ONEDrive handles getattr() calls as follows:

  1. The keys in the attribute cache are searched for a match to the path. If a match is found, the attributes for the file or folder are returned.

  2. If the path was not found in the cache, get_attributes() is called in the root resolver.

  3. getattr() caches the result, then returns it.

readdir()

readdir() is only called for folders. It returns the names of items in a folder. It does not return any other information, such as the type of the item. FUSE calls getattr() for each of the items returned by readdir() to get their type, size and other information.

FUSE assumes that the root, “/”, is a folder, so getattr() is not called for the root before readdir() is called on the root. This is the only exception to the general pattern of interactions between getattr() and readdir().

By calling getattr() and readdir() in a cyclic pattern, FUSE recursively discovers the folder tree in the filesystem, the contents of the folders, and the sizes of both files and folders.

FUSE only calls readdir() on folders that were previously designated as folders and valid paths by getattr().

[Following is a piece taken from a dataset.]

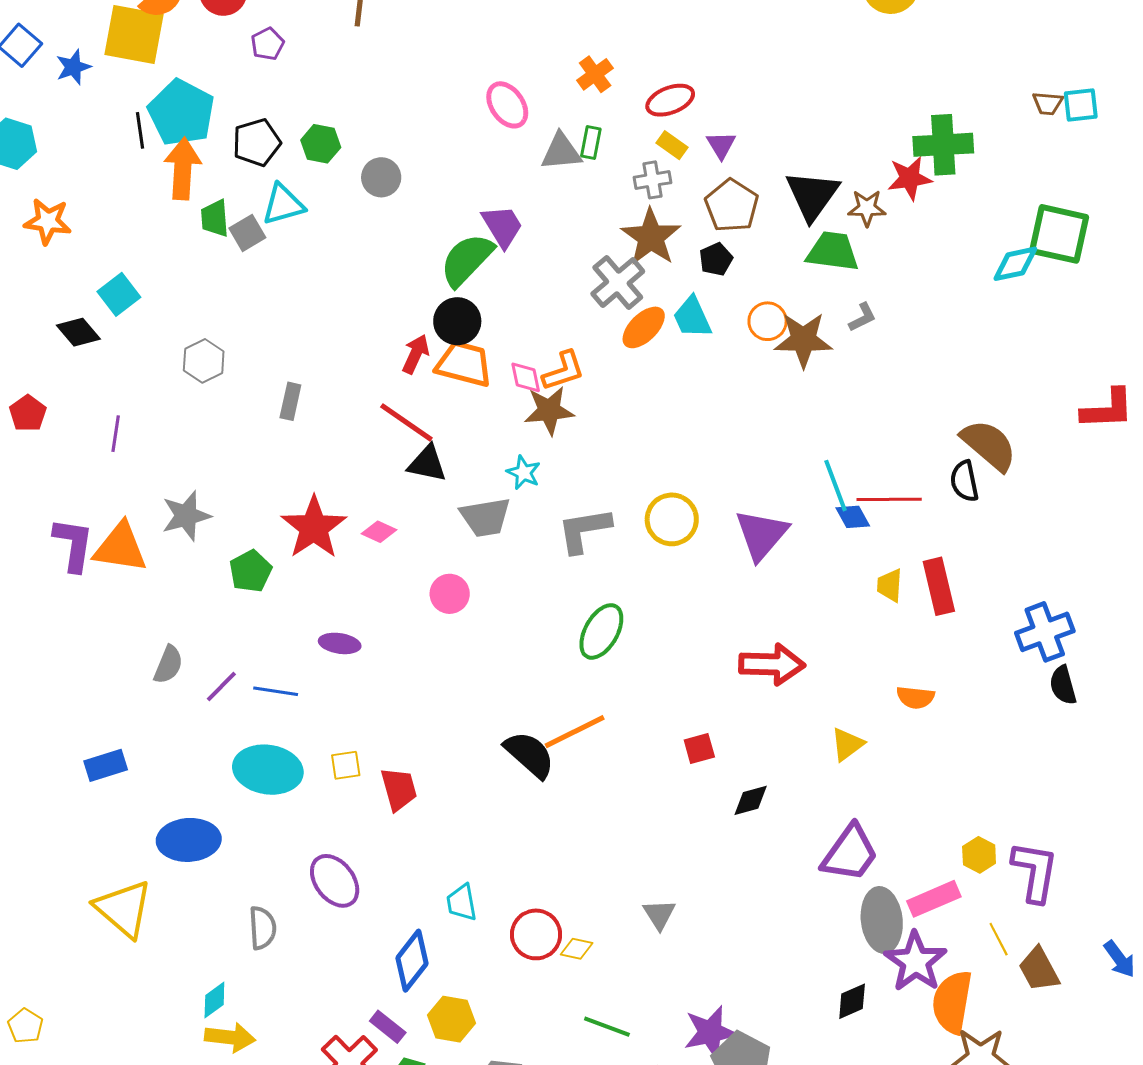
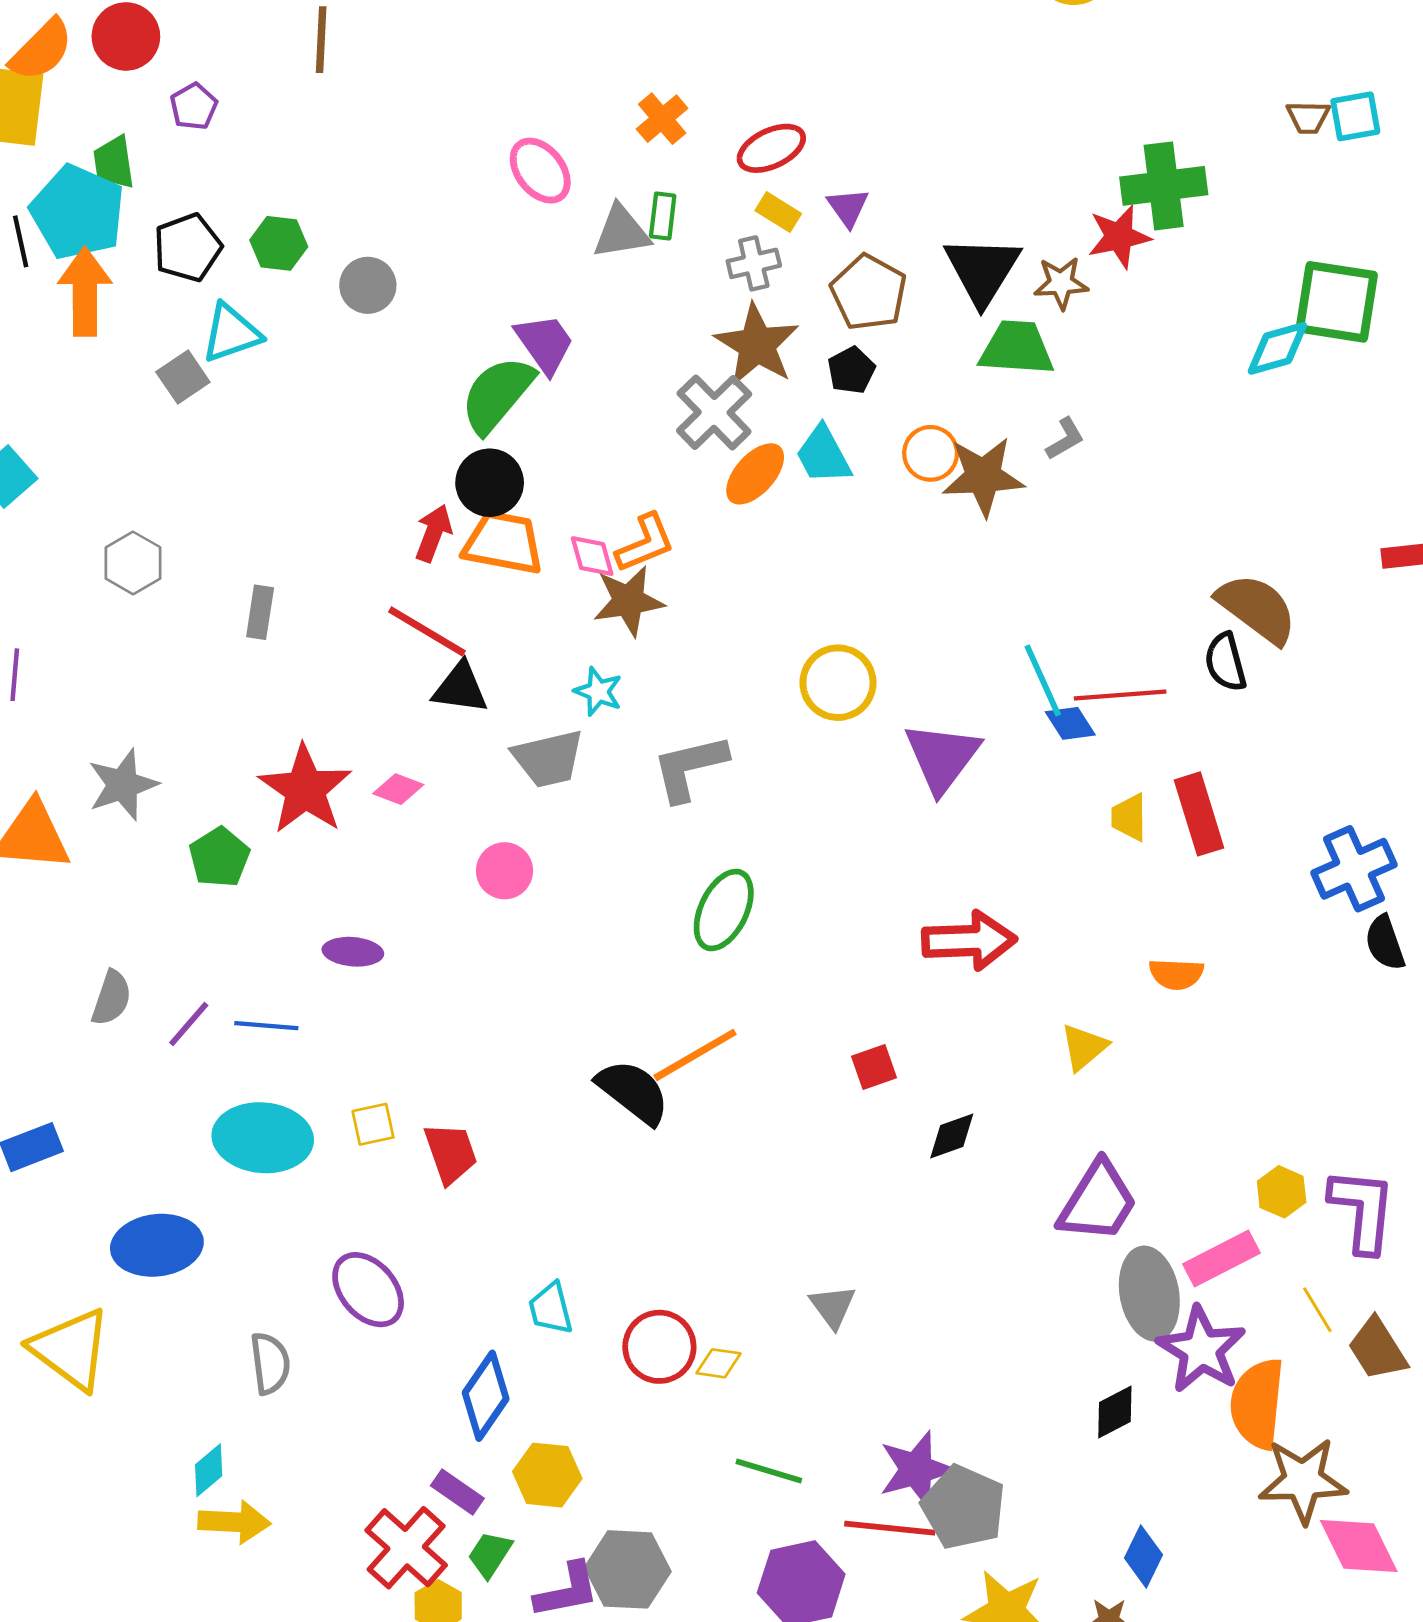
green trapezoid: (215, 218) -> (114, 162), moved
yellow circle: (672, 519) -> (838, 683), moved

ONEDrive handles readdir() calls as follows:

  1. The keys in the directory cache (see readdir()) are searched for a match to the path. If a match is found, the names of the contents for the folder are returned.

  2. readdir() caches the result in the directory cache and returns it to FUSE.

Debugging

When first mounting ONEDrive, the filesystem will be hit with various automated requests in order for the OS to learn about the filesystem. This causes trouble when debugging. On Ubuntu, the automated requests can be disabled temporarily by killing the gvfs processes:

$ sudo pkill -9 -f gvfs

Future improvements

There’s a lot more that can be done with Zotero integration if desired. For instance, ONEDrive could enable access to other information that can be stored in Zotero libraries, such as tags, notes and attached objects.

ONEDrive could detect updates in Zotoro while it is running and dynamically update itself. Currently, ONEDrive only refreshes its caches during startup.